- [What you need to do] Search the data below for the word "target" and copy each line that holds it.

- [Available data]
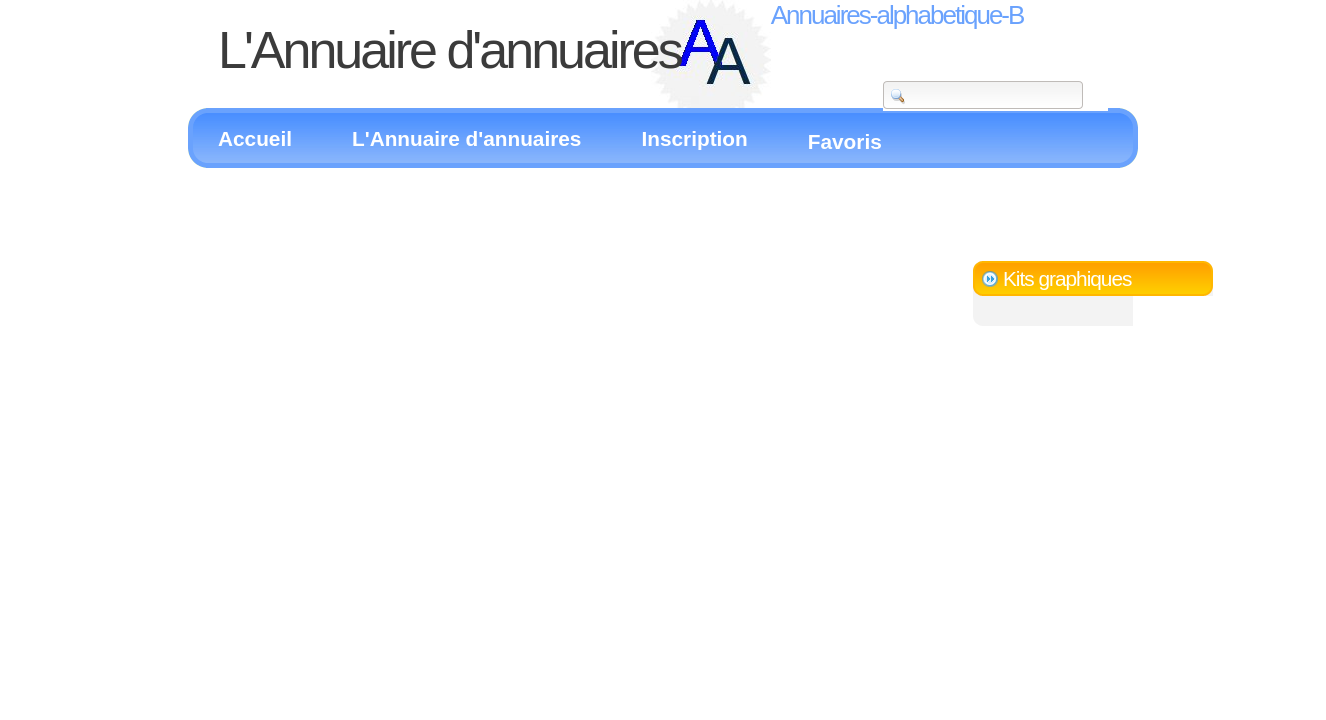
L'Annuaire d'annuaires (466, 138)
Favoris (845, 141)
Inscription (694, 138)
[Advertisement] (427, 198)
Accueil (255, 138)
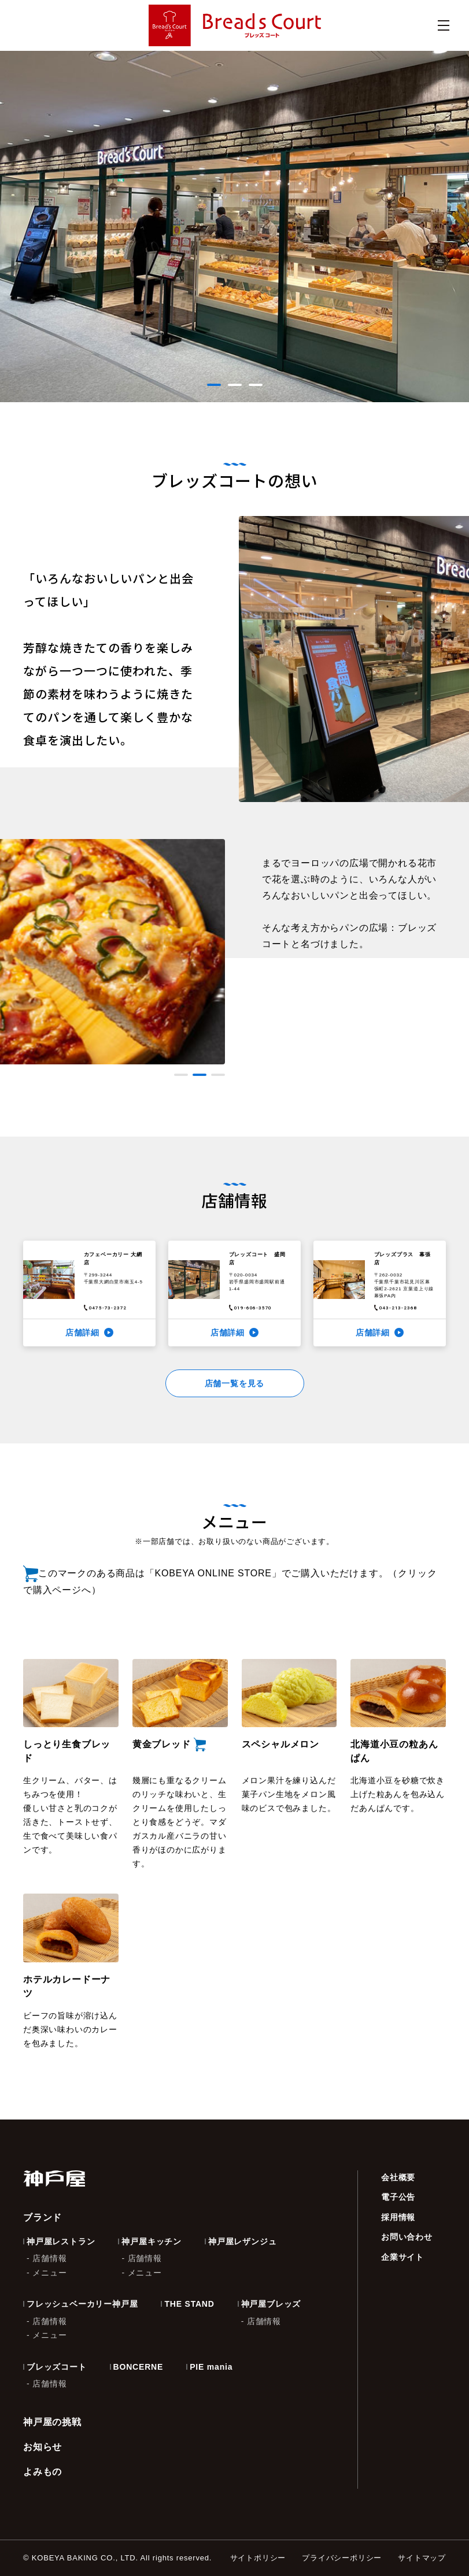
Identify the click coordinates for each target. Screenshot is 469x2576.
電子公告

* * *

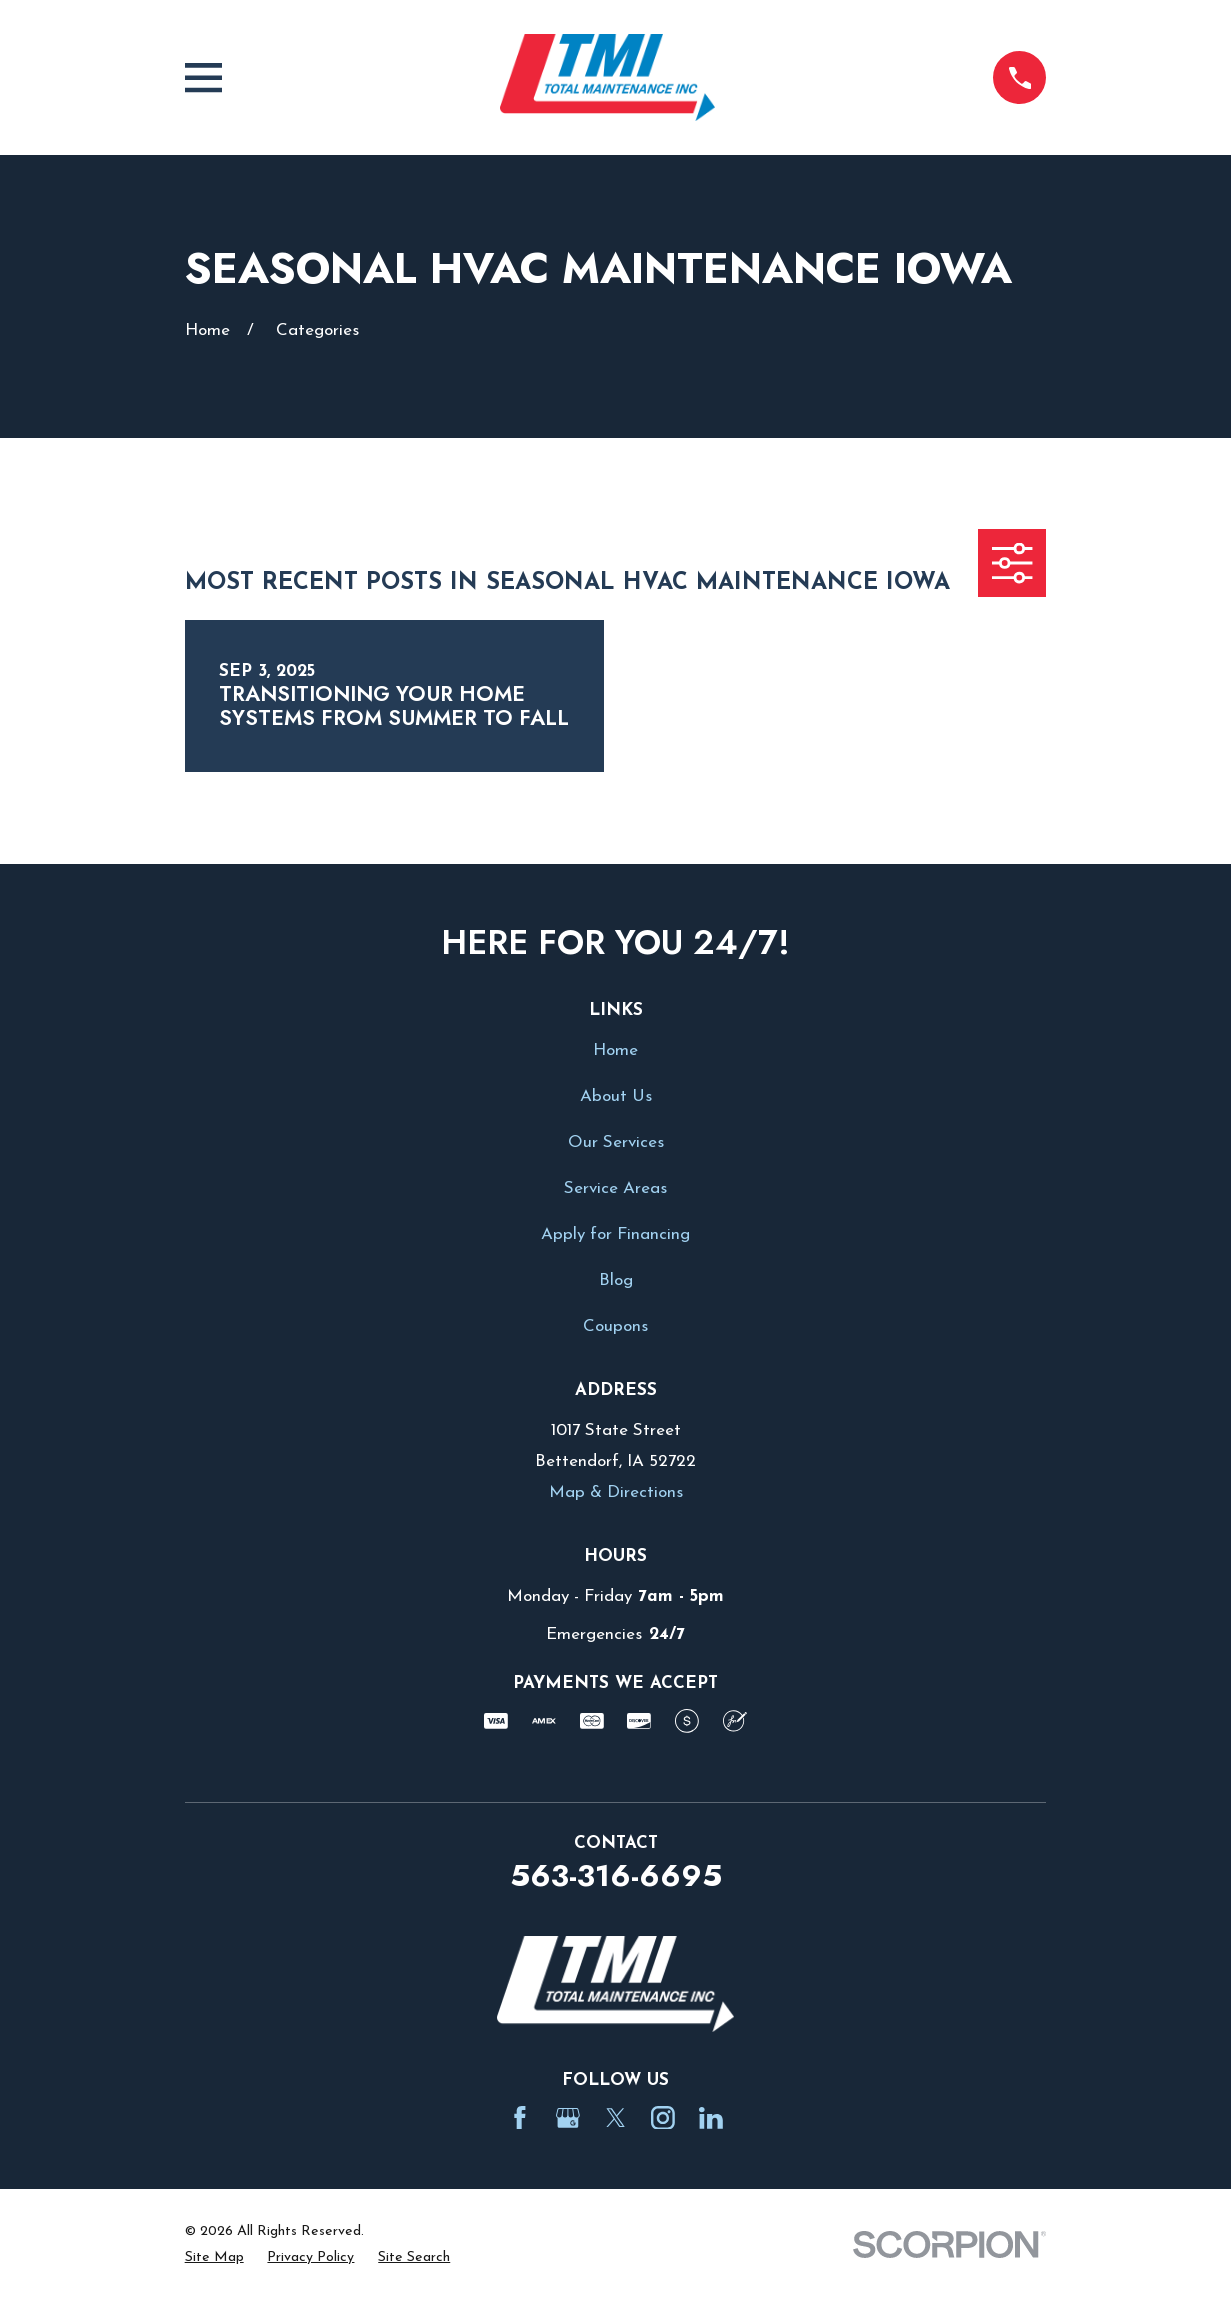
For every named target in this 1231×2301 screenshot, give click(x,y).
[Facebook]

- [Response to this exercise]
Identify the click coordinates for each target. Screenshot is 469x2576.
For every named target in this 1231×2301 screenshot, give click(x,y).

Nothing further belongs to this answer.